Requirement - Your answer should consist of the lines holding "Работник", copied from the material below.

The input -
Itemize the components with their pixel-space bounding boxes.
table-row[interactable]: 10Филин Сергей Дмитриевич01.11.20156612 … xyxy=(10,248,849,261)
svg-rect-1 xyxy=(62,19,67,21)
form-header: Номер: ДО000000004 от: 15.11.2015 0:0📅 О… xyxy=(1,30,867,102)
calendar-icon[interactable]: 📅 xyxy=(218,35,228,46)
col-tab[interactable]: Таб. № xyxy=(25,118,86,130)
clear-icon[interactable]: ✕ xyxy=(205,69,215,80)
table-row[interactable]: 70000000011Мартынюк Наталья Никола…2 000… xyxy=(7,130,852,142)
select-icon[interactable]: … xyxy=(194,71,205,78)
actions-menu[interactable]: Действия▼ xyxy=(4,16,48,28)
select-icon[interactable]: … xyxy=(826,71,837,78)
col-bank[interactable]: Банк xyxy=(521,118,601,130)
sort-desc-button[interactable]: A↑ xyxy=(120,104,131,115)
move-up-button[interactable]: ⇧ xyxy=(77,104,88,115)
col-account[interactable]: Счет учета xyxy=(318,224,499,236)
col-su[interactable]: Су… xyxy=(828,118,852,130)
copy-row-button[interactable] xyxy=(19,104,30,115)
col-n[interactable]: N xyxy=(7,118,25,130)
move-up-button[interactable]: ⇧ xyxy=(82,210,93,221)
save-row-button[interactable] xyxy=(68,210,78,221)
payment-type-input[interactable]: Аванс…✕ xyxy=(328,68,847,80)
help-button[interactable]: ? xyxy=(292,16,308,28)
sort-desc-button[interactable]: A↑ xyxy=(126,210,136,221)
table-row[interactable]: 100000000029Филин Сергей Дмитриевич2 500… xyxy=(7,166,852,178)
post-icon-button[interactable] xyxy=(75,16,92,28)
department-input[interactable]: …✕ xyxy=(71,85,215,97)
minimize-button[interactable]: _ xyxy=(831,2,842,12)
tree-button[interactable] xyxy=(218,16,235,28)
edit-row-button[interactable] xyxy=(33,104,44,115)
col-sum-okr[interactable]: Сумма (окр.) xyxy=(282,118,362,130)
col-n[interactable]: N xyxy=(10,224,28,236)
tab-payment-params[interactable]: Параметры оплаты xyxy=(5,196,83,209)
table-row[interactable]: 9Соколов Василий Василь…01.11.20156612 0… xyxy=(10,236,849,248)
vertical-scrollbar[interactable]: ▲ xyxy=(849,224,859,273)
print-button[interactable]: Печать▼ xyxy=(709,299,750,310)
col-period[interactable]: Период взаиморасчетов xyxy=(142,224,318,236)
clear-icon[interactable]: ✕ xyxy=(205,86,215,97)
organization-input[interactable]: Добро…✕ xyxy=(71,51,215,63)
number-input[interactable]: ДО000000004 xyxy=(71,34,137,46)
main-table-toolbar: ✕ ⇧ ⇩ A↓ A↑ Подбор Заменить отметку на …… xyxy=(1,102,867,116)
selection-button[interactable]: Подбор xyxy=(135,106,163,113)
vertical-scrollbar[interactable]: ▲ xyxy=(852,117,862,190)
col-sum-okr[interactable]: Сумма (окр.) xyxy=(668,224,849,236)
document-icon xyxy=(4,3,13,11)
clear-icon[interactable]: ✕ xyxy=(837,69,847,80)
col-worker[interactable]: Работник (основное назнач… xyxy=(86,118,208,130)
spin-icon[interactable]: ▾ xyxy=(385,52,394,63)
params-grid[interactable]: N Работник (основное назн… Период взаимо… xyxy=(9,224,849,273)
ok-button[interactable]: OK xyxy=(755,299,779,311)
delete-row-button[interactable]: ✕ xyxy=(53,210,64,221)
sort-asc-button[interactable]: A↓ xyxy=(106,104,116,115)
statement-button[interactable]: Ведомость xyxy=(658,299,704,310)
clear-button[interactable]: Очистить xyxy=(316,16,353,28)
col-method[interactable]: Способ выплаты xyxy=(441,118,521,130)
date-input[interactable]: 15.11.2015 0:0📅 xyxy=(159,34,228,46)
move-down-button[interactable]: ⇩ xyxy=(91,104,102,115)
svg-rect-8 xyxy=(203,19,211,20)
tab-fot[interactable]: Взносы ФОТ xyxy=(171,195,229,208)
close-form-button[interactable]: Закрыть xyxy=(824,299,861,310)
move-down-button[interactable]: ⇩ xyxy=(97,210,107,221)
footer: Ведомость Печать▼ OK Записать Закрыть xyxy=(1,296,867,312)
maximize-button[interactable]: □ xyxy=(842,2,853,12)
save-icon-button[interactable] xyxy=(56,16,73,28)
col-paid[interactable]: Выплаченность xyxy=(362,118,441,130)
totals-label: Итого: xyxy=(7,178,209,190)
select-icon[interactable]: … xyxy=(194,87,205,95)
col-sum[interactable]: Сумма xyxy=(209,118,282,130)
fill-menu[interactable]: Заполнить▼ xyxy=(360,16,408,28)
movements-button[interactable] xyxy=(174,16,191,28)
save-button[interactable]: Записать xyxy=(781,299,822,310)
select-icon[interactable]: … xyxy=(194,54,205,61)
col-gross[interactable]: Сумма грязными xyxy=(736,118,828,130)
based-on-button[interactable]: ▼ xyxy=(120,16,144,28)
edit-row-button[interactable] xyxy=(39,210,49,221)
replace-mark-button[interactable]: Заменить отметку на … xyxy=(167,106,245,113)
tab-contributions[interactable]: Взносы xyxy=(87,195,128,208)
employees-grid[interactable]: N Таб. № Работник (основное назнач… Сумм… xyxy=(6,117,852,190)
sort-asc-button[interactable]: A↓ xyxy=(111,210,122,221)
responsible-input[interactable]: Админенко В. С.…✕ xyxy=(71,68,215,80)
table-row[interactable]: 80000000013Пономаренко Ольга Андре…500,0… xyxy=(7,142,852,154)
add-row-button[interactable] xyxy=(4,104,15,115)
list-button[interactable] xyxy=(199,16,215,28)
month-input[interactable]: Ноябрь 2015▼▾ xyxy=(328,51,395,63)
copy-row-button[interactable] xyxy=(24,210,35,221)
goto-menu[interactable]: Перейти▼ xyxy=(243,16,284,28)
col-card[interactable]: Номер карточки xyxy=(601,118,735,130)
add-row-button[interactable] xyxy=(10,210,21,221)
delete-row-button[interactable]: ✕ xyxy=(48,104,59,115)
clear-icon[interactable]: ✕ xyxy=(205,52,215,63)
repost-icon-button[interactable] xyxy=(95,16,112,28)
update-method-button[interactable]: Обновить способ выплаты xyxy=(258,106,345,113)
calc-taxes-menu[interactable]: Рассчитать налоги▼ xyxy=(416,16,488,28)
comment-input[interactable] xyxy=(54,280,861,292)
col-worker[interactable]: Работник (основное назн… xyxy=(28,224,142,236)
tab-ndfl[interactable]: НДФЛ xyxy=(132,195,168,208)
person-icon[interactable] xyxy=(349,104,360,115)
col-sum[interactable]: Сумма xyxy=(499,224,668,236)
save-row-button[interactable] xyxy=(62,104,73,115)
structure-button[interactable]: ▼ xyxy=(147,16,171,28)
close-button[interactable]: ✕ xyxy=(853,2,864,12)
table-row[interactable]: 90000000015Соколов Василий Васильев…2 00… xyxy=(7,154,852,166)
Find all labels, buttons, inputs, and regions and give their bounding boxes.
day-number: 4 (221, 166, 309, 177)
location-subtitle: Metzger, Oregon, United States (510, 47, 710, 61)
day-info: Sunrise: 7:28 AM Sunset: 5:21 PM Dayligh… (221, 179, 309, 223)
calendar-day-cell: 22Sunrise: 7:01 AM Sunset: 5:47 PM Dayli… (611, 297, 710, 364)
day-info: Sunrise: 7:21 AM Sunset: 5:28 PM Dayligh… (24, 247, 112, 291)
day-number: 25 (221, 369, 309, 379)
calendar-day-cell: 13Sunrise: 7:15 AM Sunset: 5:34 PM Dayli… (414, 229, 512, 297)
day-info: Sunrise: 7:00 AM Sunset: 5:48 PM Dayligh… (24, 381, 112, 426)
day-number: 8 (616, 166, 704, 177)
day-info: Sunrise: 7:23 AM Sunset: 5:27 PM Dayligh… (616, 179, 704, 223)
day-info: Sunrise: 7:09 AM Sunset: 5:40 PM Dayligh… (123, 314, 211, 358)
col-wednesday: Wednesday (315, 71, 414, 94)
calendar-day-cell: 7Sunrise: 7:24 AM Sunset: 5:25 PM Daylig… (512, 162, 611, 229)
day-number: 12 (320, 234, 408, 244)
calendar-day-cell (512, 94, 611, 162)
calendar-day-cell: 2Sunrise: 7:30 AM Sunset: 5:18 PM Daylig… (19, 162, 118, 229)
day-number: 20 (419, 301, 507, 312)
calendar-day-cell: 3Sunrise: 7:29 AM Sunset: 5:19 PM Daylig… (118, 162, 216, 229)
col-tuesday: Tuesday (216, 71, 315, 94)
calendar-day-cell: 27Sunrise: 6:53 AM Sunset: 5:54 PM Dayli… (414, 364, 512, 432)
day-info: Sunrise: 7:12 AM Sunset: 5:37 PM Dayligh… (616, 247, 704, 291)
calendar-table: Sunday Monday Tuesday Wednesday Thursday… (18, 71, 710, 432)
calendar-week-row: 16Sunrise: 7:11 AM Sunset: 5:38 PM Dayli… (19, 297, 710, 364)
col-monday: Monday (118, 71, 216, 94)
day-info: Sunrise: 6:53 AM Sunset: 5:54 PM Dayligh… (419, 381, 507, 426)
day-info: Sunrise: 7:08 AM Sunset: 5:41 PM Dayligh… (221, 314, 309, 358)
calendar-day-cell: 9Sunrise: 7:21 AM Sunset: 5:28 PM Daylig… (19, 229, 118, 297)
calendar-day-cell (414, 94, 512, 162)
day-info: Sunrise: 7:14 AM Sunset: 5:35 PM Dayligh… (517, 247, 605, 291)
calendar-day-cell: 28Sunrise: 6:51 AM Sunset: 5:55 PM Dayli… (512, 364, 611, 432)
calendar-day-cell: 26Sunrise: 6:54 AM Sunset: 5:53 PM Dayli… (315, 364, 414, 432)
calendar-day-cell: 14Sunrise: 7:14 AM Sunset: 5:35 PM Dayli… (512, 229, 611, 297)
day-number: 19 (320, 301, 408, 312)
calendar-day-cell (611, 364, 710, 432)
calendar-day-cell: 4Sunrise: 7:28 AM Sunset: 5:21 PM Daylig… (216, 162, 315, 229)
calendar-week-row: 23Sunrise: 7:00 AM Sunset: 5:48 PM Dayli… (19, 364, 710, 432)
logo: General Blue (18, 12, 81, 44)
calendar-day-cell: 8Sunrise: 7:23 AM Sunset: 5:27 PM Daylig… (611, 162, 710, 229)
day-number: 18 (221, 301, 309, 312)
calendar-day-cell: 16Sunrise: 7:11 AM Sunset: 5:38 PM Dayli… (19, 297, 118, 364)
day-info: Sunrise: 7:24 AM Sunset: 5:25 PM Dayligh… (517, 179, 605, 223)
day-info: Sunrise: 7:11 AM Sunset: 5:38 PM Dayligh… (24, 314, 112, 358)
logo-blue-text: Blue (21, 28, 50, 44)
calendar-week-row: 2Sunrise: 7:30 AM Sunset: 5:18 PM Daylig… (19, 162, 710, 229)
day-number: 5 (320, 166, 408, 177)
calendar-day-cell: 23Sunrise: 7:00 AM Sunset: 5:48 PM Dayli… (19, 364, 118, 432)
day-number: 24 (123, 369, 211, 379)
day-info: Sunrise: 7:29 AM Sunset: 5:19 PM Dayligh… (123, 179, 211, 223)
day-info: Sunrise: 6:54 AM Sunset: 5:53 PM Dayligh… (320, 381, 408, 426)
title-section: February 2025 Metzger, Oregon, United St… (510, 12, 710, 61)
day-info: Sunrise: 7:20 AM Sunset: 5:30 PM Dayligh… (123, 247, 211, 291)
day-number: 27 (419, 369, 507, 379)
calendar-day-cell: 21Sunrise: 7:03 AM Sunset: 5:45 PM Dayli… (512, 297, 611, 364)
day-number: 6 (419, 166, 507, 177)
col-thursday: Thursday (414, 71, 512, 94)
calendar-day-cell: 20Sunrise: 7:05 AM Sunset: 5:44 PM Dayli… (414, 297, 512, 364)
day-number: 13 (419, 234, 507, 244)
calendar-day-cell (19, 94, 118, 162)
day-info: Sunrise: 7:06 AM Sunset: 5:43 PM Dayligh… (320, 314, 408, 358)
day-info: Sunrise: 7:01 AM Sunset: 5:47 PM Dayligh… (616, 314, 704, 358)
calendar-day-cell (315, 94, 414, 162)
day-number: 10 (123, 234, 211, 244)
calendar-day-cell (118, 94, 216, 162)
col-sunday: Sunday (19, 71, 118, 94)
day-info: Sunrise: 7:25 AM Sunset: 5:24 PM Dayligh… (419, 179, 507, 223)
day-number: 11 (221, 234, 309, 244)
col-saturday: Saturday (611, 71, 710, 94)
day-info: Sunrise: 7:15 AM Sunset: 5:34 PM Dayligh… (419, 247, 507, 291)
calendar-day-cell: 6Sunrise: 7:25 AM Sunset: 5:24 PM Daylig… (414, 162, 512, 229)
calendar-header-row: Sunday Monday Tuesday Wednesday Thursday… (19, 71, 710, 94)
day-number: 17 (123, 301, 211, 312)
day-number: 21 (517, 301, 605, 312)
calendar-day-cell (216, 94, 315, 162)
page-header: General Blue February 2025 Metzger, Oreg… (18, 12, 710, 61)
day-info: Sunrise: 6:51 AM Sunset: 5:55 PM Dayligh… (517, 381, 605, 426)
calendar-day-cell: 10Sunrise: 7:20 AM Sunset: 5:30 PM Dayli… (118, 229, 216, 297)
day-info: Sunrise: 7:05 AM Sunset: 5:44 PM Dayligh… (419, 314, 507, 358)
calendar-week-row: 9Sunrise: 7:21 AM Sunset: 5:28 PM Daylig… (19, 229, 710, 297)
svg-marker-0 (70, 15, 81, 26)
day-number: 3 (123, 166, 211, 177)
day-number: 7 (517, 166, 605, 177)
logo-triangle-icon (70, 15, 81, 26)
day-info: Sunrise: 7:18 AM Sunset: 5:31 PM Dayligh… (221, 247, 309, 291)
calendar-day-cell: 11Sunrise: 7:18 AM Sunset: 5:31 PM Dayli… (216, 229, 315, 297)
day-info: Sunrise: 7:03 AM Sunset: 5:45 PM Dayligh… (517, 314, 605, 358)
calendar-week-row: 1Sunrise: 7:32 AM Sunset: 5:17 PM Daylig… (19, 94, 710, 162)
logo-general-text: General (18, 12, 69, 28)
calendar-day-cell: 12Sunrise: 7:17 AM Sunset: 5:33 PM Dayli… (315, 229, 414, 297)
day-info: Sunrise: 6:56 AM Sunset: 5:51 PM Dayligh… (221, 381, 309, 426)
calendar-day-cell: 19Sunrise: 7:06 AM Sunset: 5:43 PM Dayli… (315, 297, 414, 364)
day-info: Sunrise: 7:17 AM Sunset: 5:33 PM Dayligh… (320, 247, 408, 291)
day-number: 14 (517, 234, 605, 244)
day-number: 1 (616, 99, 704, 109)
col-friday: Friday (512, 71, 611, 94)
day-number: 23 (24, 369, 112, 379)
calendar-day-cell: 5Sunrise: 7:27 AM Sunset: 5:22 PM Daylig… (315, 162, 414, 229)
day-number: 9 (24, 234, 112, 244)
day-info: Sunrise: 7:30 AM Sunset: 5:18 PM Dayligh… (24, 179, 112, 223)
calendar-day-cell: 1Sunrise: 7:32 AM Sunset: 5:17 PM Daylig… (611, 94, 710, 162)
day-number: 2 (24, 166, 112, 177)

Exercise solution -
col-worker[interactable]: Работник (основное назнач… xyxy=(86,118,208,130)
params-grid[interactable]: N Работник (основное назн… Период взаимо… xyxy=(9,224,849,273)
employees-grid[interactable]: N Таб. № Работник (основное назнач… Сумм… xyxy=(6,117,852,190)
col-worker[interactable]: Работник (основное назн… xyxy=(28,224,142,236)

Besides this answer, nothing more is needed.